Jerry Kill has learned quite a bit about the Gophers football team he inherited in December.
And although the new head coach will learn even more when spring practice begins, some players might not have a chance to stand out.
Kill said Wednesday that some of the Gophers might not participate in spring practice, which begins today, due to issues in the classroom.
“We’re going to identify those kids that can handle playing spring football and the grind of school right now,” he said. “If they can’t handle spring football and the grind of school now, how in the heck are they going to handle it in the fall?”
Kill didn’t say how many players would miss practice, but he said he plans to ensure that the student-athletes are going to class and study hall.
The players that represent the Gophers next season will be those who follow what Kill called the “Minnesota Way.” If they play hard and study hard, then they will fit the first-year coach’s system.
One of Kill’s most appealing qualities to athletics director Joel Maturi was the academic progress rate of his teams. The most recent Academic Progress Rate of Northern Illinois’ football team, where Kill worked for the past three seasons, was 10th in the nation.
“When you don’t go to class and when you can’t be on time … do you want that guy playing a certain position when it’s 4th-and-1?” Kill said.
Today will be the first of 15 practices in which Kill will see the team practice in pads. Entering the workouts, he said nobody has earned a starting job, not even MarQueis Gray.
Gray, who will be a junior next season, came to Minnesota as a heralded quarterback prospect, but he has only completed 8-of-23 pass attempts in his first two seasons. He immediately took a back seat to the experienced Adam Weber and began playing wide receiver last season. Gray was second on the team in receptions, receiving yards and receiving touchdowns last season.

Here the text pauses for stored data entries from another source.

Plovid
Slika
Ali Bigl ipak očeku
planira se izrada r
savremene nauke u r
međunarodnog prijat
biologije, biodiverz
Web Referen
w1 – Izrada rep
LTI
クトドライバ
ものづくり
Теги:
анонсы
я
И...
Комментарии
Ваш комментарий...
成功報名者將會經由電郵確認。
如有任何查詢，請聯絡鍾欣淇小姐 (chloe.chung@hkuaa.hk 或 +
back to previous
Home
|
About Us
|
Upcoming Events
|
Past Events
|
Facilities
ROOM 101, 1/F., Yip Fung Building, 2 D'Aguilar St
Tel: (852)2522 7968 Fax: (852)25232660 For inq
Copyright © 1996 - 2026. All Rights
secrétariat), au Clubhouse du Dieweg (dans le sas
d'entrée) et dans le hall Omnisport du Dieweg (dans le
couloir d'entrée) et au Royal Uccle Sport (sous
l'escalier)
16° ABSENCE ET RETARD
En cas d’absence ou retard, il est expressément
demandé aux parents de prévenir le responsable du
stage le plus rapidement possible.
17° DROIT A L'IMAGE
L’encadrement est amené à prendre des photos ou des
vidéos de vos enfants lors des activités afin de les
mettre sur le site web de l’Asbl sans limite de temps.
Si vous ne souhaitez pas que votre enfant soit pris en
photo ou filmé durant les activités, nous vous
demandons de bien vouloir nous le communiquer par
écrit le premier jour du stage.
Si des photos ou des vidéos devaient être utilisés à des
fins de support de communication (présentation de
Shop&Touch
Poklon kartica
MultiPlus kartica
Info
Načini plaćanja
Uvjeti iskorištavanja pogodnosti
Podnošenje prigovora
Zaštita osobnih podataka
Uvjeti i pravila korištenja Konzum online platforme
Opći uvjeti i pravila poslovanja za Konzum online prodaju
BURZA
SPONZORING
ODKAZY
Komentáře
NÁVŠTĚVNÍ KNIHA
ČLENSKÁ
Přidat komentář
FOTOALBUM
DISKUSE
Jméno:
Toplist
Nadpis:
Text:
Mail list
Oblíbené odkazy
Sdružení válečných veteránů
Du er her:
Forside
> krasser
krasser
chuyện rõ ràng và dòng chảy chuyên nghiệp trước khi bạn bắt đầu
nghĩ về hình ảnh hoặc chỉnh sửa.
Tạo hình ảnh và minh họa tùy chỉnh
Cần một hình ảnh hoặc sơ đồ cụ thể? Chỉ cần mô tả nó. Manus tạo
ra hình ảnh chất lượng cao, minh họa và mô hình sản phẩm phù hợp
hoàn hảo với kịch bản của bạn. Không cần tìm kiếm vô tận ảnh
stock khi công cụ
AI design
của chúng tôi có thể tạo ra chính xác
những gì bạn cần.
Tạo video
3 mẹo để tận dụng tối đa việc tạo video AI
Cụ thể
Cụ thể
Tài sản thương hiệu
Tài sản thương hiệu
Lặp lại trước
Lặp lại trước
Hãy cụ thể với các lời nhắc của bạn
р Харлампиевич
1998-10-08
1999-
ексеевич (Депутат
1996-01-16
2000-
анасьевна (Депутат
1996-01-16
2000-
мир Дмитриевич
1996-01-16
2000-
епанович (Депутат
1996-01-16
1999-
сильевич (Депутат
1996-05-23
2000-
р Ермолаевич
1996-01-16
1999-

“He’s going to be an impact player somewhere,” Kill said of Gray. “If it’s at quarterback, that’s great. I’m all for it. But I can’t tell you that today.”
Kill said the same holds true for every position.
“We will not give away playing time. You’re going to earn it,” he said. “I don’t care who you’ve been in the past. I don’t care how many games you started. It doesn’t matter to me.”
One thing Kill especially plans to emphasize in spring practice is the Gophers’ lackluster punting unit. Last season Minnesota ranked dead last in the Football Bowl Subdivision in net punting.
“We better get that turned around or we won’t win any games,” Kill said.
The Gophers enter spring practice with no major injury concerns, and senior defensive back Kim Royston, who was granted a medical redshirt last season, is 100 percent healthy, Kill said.
As for what the players will see in practice, it will be Kill’s way, and he doesn’t see many differences between his transition to Minnesota and those at his past schools.
“You’re trying to change a culture. You’ve got to capture everybody. You’ve got to get everybody believing,” Kill said. “Losing’s a habit; winning’s a habit. There’s a lot of things you’ve got to shift, and that isn’t easy.”